> _THE PROBLEM_
Make an exact copy of the listing underneath, skipping each picture.

*** Opening DATA FOR ANALYSIS ***

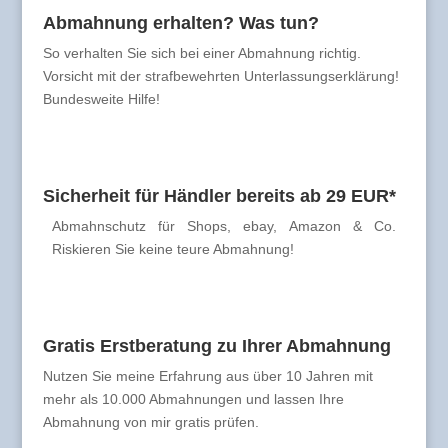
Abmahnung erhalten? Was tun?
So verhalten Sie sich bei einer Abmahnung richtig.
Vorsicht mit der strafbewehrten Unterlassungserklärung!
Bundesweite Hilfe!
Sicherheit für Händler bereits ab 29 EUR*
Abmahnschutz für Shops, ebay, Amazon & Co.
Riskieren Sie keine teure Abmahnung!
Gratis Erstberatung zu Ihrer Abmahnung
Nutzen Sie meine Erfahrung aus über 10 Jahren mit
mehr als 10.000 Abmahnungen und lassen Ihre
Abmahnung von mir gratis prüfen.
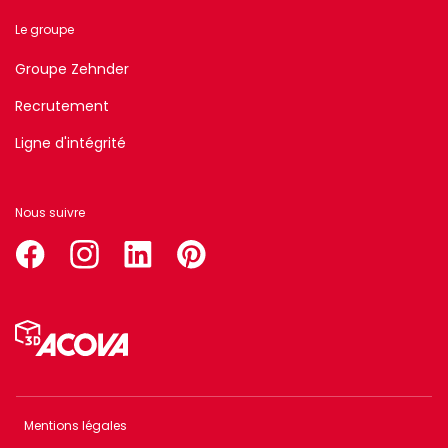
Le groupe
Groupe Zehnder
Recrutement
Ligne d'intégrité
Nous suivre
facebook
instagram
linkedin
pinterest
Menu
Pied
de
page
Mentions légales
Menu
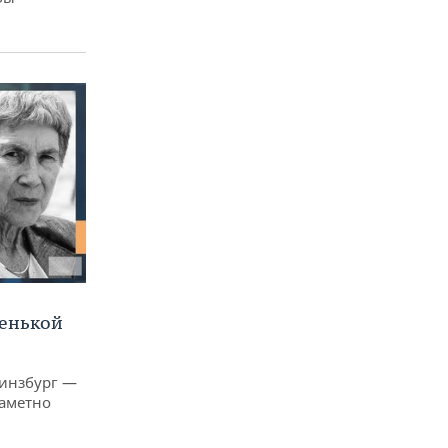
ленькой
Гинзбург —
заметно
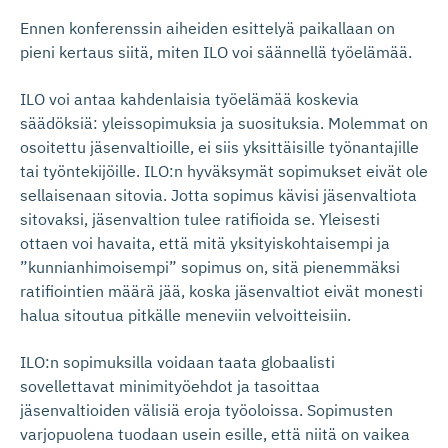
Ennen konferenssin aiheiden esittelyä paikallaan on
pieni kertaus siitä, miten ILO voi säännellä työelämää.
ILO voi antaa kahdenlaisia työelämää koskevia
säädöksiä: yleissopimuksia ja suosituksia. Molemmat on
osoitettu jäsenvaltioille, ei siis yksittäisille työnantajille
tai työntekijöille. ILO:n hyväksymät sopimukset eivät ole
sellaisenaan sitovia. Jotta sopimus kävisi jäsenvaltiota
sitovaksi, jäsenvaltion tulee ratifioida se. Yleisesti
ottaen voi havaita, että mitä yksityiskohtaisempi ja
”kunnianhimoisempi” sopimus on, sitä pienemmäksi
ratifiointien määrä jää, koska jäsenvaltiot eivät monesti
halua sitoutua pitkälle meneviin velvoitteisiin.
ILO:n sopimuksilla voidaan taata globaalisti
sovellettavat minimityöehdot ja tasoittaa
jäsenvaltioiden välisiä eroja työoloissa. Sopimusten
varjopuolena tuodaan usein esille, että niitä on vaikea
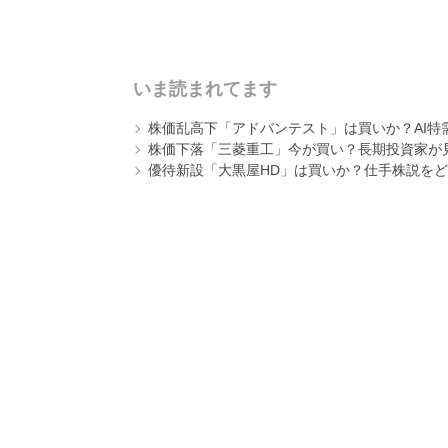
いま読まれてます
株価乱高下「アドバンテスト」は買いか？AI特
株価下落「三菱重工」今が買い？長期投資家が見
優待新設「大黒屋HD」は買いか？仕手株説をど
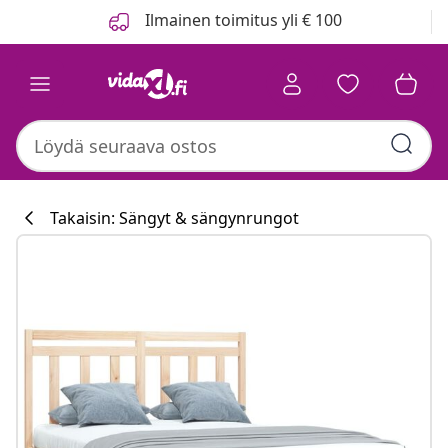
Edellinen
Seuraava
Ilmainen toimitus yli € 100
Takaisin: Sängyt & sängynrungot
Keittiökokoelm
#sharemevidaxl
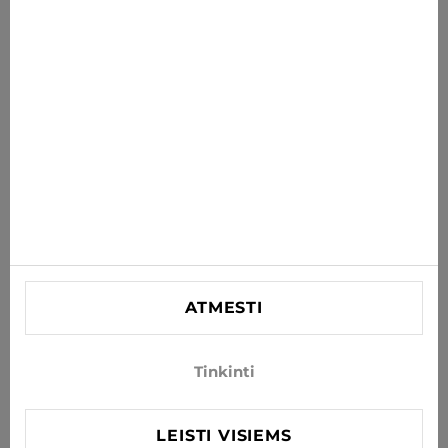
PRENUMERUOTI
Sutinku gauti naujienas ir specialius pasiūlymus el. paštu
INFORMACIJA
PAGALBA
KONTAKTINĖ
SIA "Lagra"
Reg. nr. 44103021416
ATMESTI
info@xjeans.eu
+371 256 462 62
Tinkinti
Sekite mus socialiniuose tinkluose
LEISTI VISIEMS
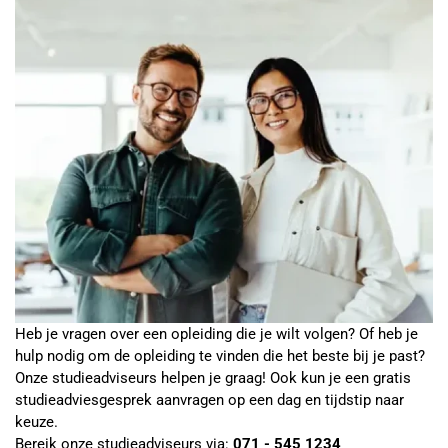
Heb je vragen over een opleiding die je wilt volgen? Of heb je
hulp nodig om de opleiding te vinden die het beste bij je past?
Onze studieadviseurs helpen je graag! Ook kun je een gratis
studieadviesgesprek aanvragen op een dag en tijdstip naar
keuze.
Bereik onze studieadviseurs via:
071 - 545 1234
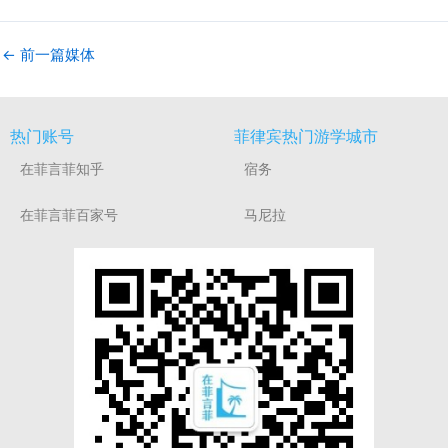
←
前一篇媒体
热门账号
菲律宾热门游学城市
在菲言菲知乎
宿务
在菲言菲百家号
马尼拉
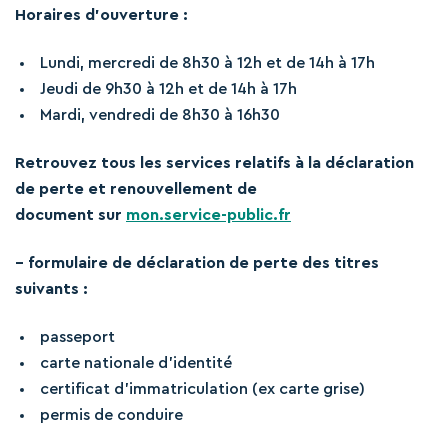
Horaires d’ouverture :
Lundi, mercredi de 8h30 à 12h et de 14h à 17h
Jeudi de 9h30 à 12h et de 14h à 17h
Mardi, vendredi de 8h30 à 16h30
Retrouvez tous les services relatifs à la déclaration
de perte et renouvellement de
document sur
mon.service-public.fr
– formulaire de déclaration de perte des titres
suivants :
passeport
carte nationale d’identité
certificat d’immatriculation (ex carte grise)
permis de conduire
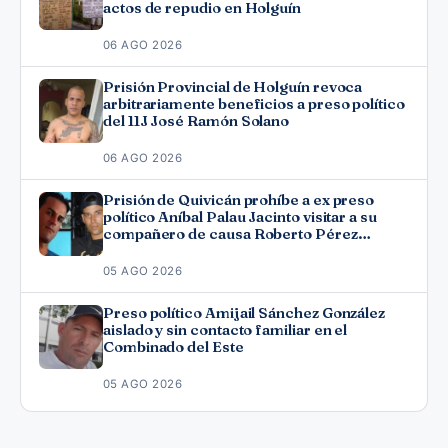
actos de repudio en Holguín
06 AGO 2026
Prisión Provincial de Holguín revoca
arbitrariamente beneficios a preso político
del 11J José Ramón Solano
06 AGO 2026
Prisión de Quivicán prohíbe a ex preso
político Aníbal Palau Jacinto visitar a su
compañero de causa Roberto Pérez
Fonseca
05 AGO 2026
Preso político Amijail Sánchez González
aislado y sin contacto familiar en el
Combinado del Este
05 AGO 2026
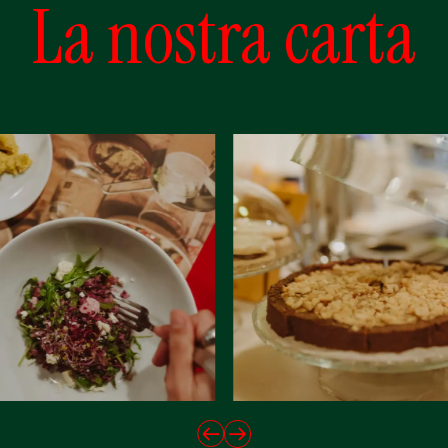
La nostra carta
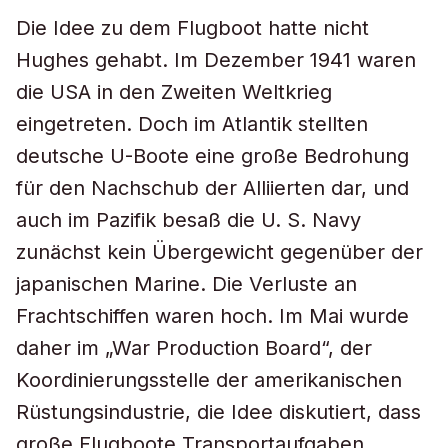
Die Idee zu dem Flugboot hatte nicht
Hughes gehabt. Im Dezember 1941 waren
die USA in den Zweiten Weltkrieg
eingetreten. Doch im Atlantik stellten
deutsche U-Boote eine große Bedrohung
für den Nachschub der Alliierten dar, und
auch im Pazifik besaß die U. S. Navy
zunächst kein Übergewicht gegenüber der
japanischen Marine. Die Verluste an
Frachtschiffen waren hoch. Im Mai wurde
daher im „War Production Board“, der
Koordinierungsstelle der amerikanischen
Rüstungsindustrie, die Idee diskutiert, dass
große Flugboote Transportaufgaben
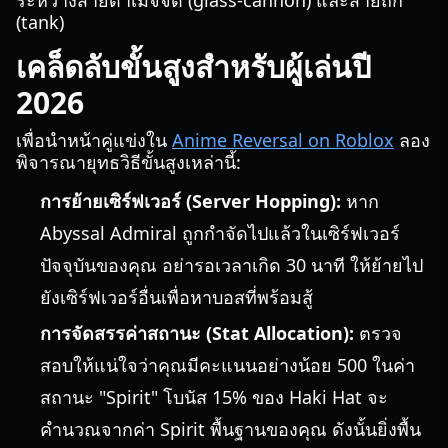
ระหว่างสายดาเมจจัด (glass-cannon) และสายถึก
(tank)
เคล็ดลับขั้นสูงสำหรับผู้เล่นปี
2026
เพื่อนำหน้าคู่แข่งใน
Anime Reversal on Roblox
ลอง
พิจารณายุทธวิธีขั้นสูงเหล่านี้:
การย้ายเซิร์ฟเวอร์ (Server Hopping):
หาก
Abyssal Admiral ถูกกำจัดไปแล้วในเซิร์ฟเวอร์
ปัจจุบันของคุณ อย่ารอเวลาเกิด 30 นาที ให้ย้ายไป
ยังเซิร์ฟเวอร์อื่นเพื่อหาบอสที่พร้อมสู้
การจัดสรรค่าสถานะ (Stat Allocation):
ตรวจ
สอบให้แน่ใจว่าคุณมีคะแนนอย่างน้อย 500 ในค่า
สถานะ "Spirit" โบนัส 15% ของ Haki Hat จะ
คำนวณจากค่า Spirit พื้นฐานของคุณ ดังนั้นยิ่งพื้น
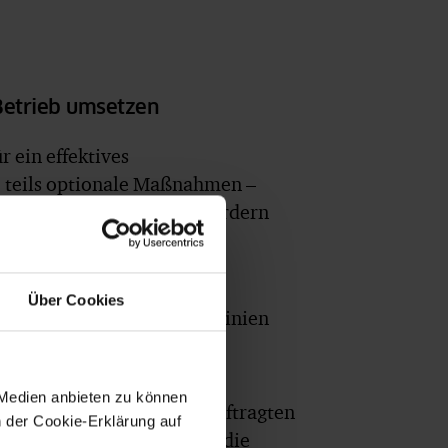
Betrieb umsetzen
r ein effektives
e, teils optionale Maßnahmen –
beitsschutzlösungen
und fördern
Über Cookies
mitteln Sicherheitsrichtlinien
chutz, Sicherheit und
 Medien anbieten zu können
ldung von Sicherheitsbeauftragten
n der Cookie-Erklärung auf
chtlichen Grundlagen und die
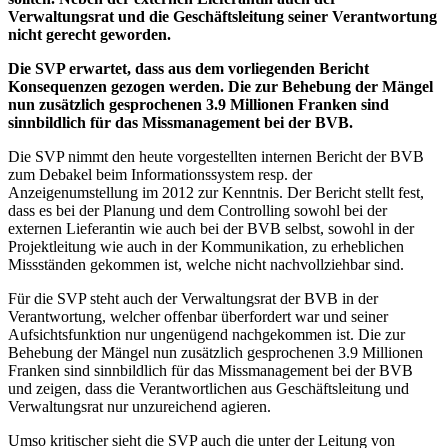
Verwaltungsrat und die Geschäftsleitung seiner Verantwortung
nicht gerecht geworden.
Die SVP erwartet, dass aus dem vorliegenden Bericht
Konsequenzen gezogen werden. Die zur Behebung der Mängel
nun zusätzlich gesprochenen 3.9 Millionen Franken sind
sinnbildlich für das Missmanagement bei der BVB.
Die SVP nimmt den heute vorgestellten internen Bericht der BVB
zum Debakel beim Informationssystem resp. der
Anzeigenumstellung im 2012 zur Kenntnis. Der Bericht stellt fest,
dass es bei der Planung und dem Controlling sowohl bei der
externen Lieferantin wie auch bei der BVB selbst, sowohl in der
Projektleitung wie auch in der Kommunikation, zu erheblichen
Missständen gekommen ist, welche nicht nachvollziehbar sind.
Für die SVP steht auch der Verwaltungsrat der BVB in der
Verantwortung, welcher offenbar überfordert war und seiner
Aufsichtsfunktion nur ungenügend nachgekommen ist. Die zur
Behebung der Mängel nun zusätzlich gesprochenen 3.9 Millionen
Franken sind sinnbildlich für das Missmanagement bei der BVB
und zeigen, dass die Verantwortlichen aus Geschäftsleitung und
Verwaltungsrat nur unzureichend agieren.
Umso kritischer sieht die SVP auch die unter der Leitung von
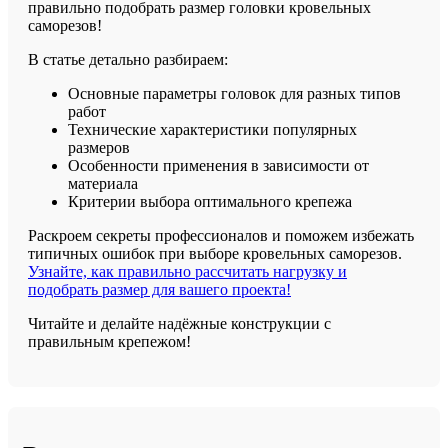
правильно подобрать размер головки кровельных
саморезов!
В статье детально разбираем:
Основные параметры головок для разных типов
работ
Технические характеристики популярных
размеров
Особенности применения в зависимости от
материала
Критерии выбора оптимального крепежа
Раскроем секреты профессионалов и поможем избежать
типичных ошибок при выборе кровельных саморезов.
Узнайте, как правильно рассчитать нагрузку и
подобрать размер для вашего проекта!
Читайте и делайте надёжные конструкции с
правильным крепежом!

*** Closing DATA FOR ANALYSIS ***

> _RESPONSE BELOW_
Abmahnung erhalten? Was tun?
So verhalten Sie sich bei einer Abmahnung richtig.
Vorsicht mit der strafbewehrten Unterlassungserklärung!
Bundesweite Hilfe!
Sicherheit für Händler bereits ab 29 EUR*
Abmahnschutz für Shops, ebay, Amazon & Co.
Riskieren Sie keine teure Abmahnung!
Gratis Erstberatung zu Ihrer Abmahnung
Nutzen Sie meine Erfahrung aus über 10 Jahren mit
mehr als 10.000 Abmahnungen und lassen Ihre
Abmahnung von mir gratis prüfen.
Le groupe
Groupe Zehnder
Recrutement
Ligne d'intégrité
Nous suivre
facebook
instagram
linkedin
pinterest
Menu
Pied
de
page
Mentions légales
Menu
ленькой
Гинзбург —
заметно
Ennen konferenssin aiheiden esittelyä paikallaan on
pieni kertaus siitä, miten ILO voi säännellä työelämää.
ILO voi antaa kahdenlaisia työelämää koskevia
säädöksiä: yleissopimuksia ja suosituksia. Molemmat on
osoitettu jäsenvaltioille, ei siis yksittäisille työnantajille
tai työntekijöille. ILO:n hyväksymät sopimukset eivät ole
sellaisenaan sitovia. Jotta sopimus kävisi jäsenvaltiota
sitovaksi, jäsenvaltion tulee ratifioida se. Yleisesti
ottaen voi havaita, että mitä yksityiskohtaisempi ja
”kunnianhimoisempi” sopimus on, sitä pienemmäksi
ratifiointien määrä jää, koska jäsenvaltiot eivät monesti
halua sitoutua pitkälle meneviin velvoitteisiin.
ILO:n sopimuksilla voidaan taata globaalisti
sovellettavat minimityöehdot ja tasoittaa
jäsenvaltioiden välisiä eroja työoloissa. Sopimusten
varjopuolena tuodaan usein esille, että niitä on vaikea
いま読まれてます
株価乱高下「アドバンテスト」は買いか？AI特
株価下落「三菱重工」今が買い？長期投資家が見
優待新設「大黒屋HD」は買いか？仕手株説をど
Edellinen
Seuraava
Ilmainen toimitus yli € 100
Takaisin: Sängyt & sängynrungot
Keittiökokoelm
#sharemevidaxl
PRENUMERUOTI
Sutinku gauti naujienas ir specialius pasiūlymus el. paštu
INFORMACIJA
PAGALBA
KONTAKTINĖ
SIA "Lagra"
Reg. nr. 44103021416
ATMESTI
info@xjeans.eu
+371 256 462 62
Tinkinti
Sekite mus socialiniuose tinkluose
LEISTI VISIEMS
Heb je vragen over een opleiding die je wilt volgen? Of heb je
hulp nodig om de opleiding te vinden die het beste bij je past?
Onze studieadviseurs helpen je graag! Ook kun je een gratis
studieadviesgesprek aanvragen op een dag en tijdstip naar
keuze.
Bereik onze studieadviseurs via:
071 - 545 1234
←
前一篇媒体
热门账号
菲律宾热门游学城市
在菲言菲知乎
宿务
在菲言菲百家号
马尼拉
Horaires d’ouverture :
Lundi, mercredi de 8h30 à 12h et de 14h à 17h
Jeudi de 9h30 à 12h et de 14h à 17h
Mardi, vendredi de 8h30 à 16h30
Retrouvez tous les services relatifs à la déclaration
de perte et renouvellement de
document sur
mon.service-public.fr
– formulaire de déclaration de perte des titres
suivants :
passeport
carte nationale d’identité
certificat d’immatriculation (ex carte grise)
permis de conduire
actos de repudio en Holguín
06 AGO 2026
Prisión Provincial de Holguín revoca
arbitrariamente beneficios a preso político
del 11J José Ramón Solano
06 AGO 2026
Prisión de Quivicán prohíbe a ex preso
político Aníbal Palau Jacinto visitar a su
compañero de causa Roberto Pérez
Fonseca
05 AGO 2026
Preso político Amijail Sánchez González
aislado y sin contacto familiar en el
Combinado del Este
05 AGO 2026
La nostra carta
Die Idee zu dem Flugboot hatte nicht
Hughes gehabt. Im Dezember 1941 waren
die USA in den Zweiten Weltkrieg
eingetreten. Doch im Atlantik stellten
deutsche U-Boote eine große Bedrohung
für den Nachschub der Alliierten dar, und
auch im Pazifik besaß die U. S. Navy
zunächst kein Übergewicht gegenüber der
japanischen Marine. Die Verluste an
Frachtschiffen waren hoch. Im Mai wurde
daher im „War Production Board“, der
Koordinierungsstelle der amerikanischen
Rüstungsindustrie, die Idee diskutiert, dass
große Flugboote Transportaufgaben
ระหว่างสายดาเมจจัด (glass-cannon) และสายถึก
(tank)
เคล็ดลับขั้นสูงสำหรับผู้เล่นปี
2026
เพื่อนำหน้าคู่แข่งใน
Anime Reversal on Roblox
ลอง
พิจารณายุทธวิธีขั้นสูงเหล่านี้:
การย้ายเซิร์ฟเวอร์ (Server Hopping):
หาก
Abyssal Admiral ถูกกำจัดไปแล้วในเซิร์ฟเวอร์
ปัจจุบันของคุณ อย่ารอเวลาเกิด 30 นาที ให้ย้ายไป
ยังเซิร์ฟเวอร์อื่นเพื่อหาบอสที่พร้อมสู้
การจัดสรรค่าสถานะ (Stat Allocation):
ตรวจ
สอบให้แน่ใจว่าคุณมีคะแนนอย่างน้อย 500 ในค่า
สถานะ "Spirit" โบนัส 15% ของ Haki Hat จะ
คำนวณจากค่า Spirit พื้นฐานของคุณ ดังนั้นยิ่งพื้น
Betrieb umsetzen
r ein effektives
e, teils optionale Maßnahmen –
beitsschutzlösungen
und fördern
Über Cookies
mitteln Sicherheitsrichtlinien
chutz, Sicherheit und
 Medien anbieten zu können
ldung von Sicherheitsbeauftragten
n der Cookie-Erklärung auf
chtlichen Grundlagen und die
Verwaltungsrat und die Geschäftsleitung seiner Verantwortung
nicht gerecht geworden.
Die SVP erwartet, dass aus dem vorliegenden Bericht
Konsequenzen gezogen werden. Die zur Behebung der Mängel
nun zusätzlich gesprochenen 3.9 Millionen Franken sind
sinnbildlich für das Missmanagement bei der BVB.
Die SVP nimmt den heute vorgestellten internen Bericht der BVB
zum Debakel beim Informationssystem resp. der
Anzeigenumstellung im 2012 zur Kenntnis. Der Bericht stellt fest,
dass es bei der Planung und dem Controlling sowohl bei der
externen Lieferantin wie auch bei der BVB selbst, sowohl in der
Projektleitung wie auch in der Kommunikation, zu erheblichen
Missständen gekommen ist, welche nicht nachvollziehbar sind.
Für die SVP steht auch der Verwaltungsrat der BVB in der
Verantwortung, welcher offenbar überfordert war und seiner
Aufsichtsfunktion nur ungenügend nachgekommen ist. Die zur
Behebung der Mängel nun zusätzlich gesprochenen 3.9 Millionen
Franken sind sinnbildlich für das Missmanagement bei der BVB
und zeigen, dass die Verantwortlichen aus Geschäftsleitung und
Verwaltungsrat nur unzureichend agieren.
Umso kritischer sieht die SVP auch die unter der Leitung von
правильно подобрать размер головки кровельных
саморезов!
В статье детально разбираем:
Основные параметры головок для разных типов
работ
Технические характеристики популярных
размеров
Особенности применения в зависимости от
материала
Критерии выбора оптимального крепежа
Раскроем секреты профессионалов и поможем избежать
типичных ошибок при выборе кровельных саморезов.
Узнайте, как правильно рассчитать нагрузку и
подобрать размер для вашего проекта!
Читайте и делайте надёжные конструкции с
правильным крепежом!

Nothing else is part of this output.